Other glow lures store light, which is often charged by UV light—essentially glow lures store and transport light to depths where light and colors would otherwise be absorbed before reaching those depths. Some lures contain both, and might be labeled as “UV-glow.”

With ice fishing conditions upon us in certain regions, layers of ice with snow cover dramatically decrease the amount of sunlight reaching below the surface. As such, UV colors alone will have minimal benefit, especially if you’re set up in a shanty to block out the elements, and thereby even more sunlight. However, glow colors can be especially effective through the ice. Species like burbot, which inhabit deep, dark, cold water throughout most of the year, are metabolically more effective in cold water and adapted to low light. Drop some glow down deep with some scent and they will likely investigate.

Interestingly, many salmon and trout species undergo a shift in their ability to detect UV light. During younger life stages, when trout are consuming high diet proportions of zooplankton, their eyes contain more UV-sensitive cones to be able to detect their plankton in shallow, open water. As they grow, their diet shifts towards consuming more fish and their need for UV sensitivity is lessened. The photoreceptors in their eyes change to be able to better forage at the depths with more prey fish.

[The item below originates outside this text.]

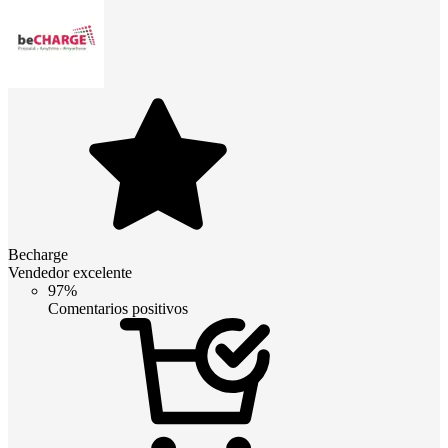
Becharge
Vendedor excelente
97%
Comentarios positivos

A Colorful World From elementary school science classes to David Attenborough-narrated documentaries, there are extreme examples where fish have adapted their vision to the world they live in—bioluminescent fishes in the deep ocean, blind cave-dwelling fishes, even certain surface-dwelling fish in South America that have four pupils to see above and below the surface at the same instant. After hundreds of millions of years of selection and adaptations, this should be no surprise. But, aside from these extreme examples, understanding how fish see in the water—depending on relevant conditions, can be useful to anglers. Just as we adapt to changing conditions observed from the surface, fishes adapt to changing optical environments below the surface.

Does this mean you need every made-up color of the rainbow in your tackle box? Certainly not. Is it more fun that way? Maybe. Just don’t tell a 10-year old me.